Gli avvocati che difendono Massimo Bossetti, condannato in via definitiva per l’omicidio di Yara Gambirasio, potranno accedere ai reperti – 54 campioni di dna e abiti della vittima – e sperare così, alla luce eventuale di nuovi elementi, nella revisione del processo in cui è stato condannato all’ergastolo. Era il 26 novembre di dieci anni fa: quel pomeriggio Yara, una ragazzina di 13 anni, uscì da casa sua, a Brembate sopra, per andare a consegnare uno stereo nella palestra di via Locatelli, centro che frequentava abitualmente. Erano le 17,30. Non tornò mai a casa.

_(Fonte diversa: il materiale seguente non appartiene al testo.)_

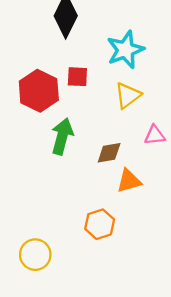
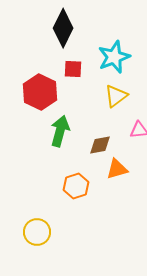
red square: (77, 77) -> (73, 69), moved
orange hexagon: (100, 224) -> (76, 186), moved

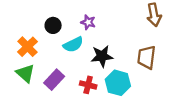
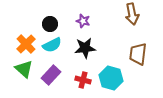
brown arrow: (154, 15) -> (132, 14), moved
cyan semicircle: (73, 45) -> (52, 45), moved
black star: (102, 56) -> (85, 48), moved

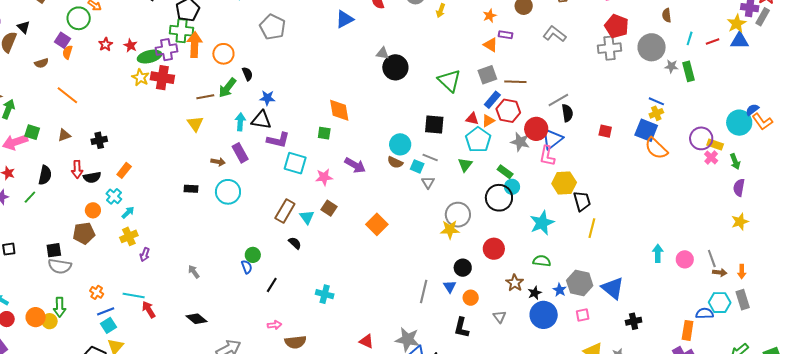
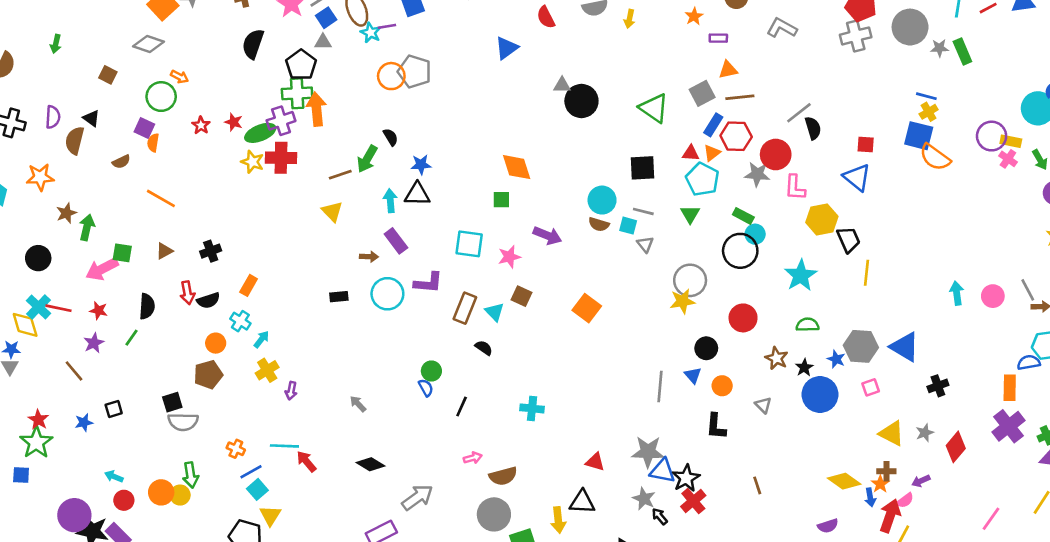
orange triangle: (491, 45) -> (728, 70), moved, turned -35
orange circle: (223, 54) -> (391, 76), moved
blue triangle: (552, 139) -> (857, 177), moved, turned -35
purple L-shape: (278, 140) -> (428, 283), moved

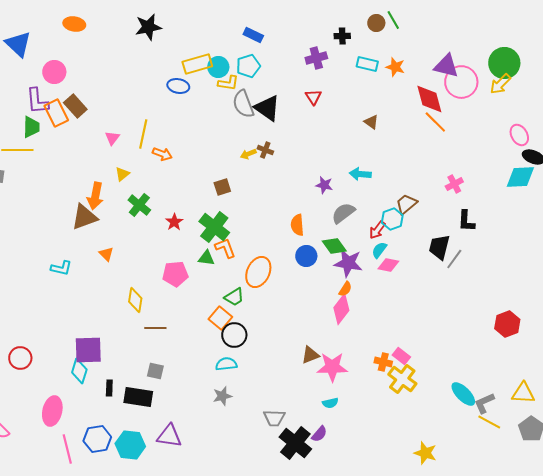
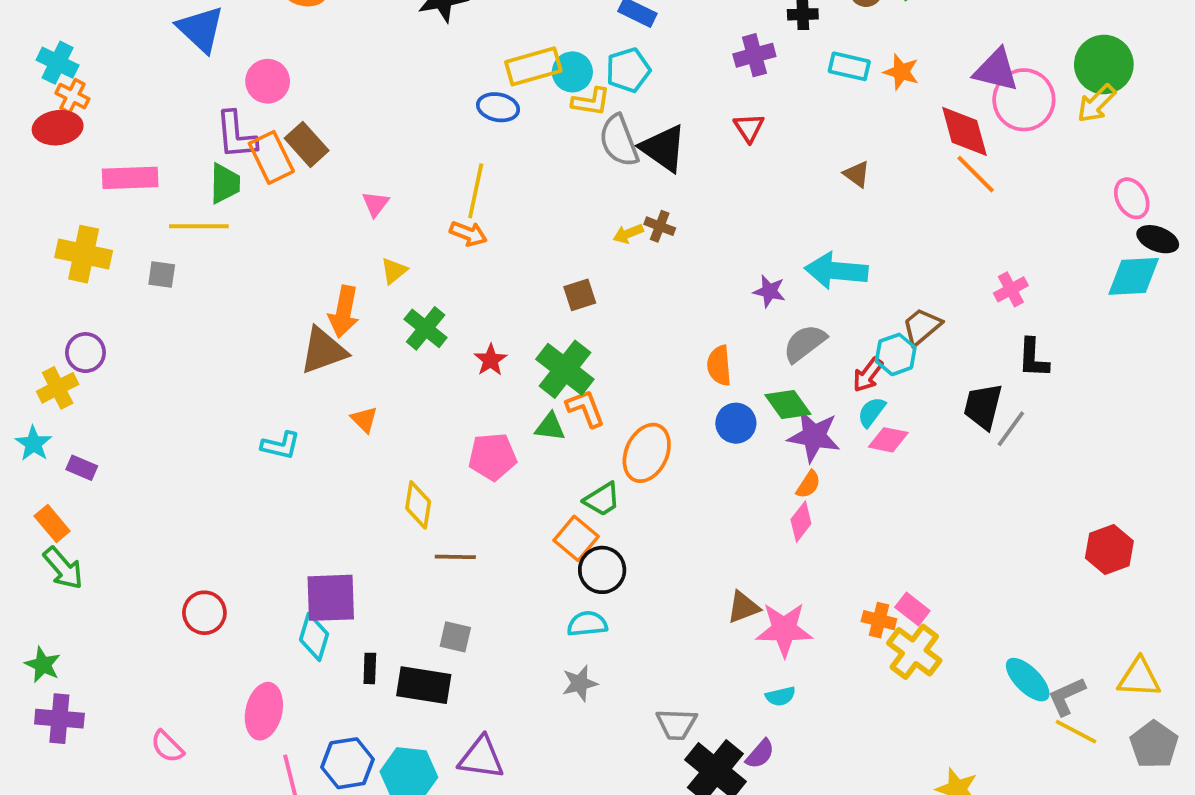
yellow line: (143, 134) -> (476, 191), moved
cyan arrow: (360, 174) -> (836, 271), size x1.5
pink diamond: (341, 309) -> (801, 522), size x0.7

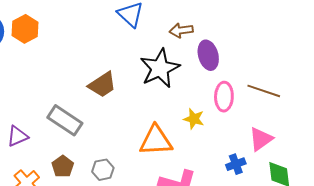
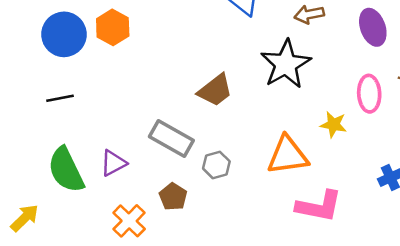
purple ellipse: (208, 55) -> (373, 27), moved
gray hexagon: (103, 170) -> (216, 165), moved

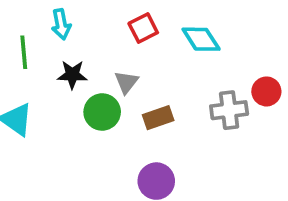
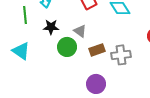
gray triangle: (126, 82) -> (80, 31), turned -32
gray cross: (229, 110) -> (121, 55), moved

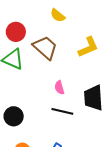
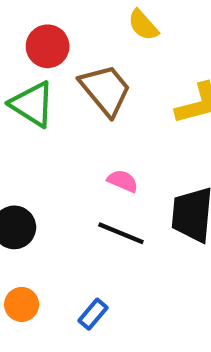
pink semicircle: (59, 88) -> (123, 181), turned 120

La ritrovarono dopo ricerche di ogni tipo in un campo di Chignolo d’Isola, una località non distante dal luogo in cui Yara era stata vista per l’ultima volta. La povera ragazza, stabilì l’autopsia, era morta delle ferite che l’assassino gli aveva inferto, abbandonandola nel campo, e di freddo. E’ stata inseguita, dicono i reperti, aggredita sessualmente e lasciata lì tra rovi e fango.
Massimo Bossetti, un falegname del posto, è stato riconosciuto come l’unico colpevole (ci vorranno 4 anni per prenderlo, seguendo le tracce del dna di “Ignoto 1”) e condannato all’ergastolo dopo tre gradi di giudizio. Yara è oggi una onlus che sostiene con progetti in ambito sportivo, artistico e musicale ragazzi che hanno difficoltà economiche, l’hanno voluto i genitori. Bergamo le ha intitolato la Casa dello sport. “Saremo felici quando nelle ricerche di Google con il nome di Yara non compariranno articoli di cronaca nera ma quelli sulla nostra associazione” ha detto il padre.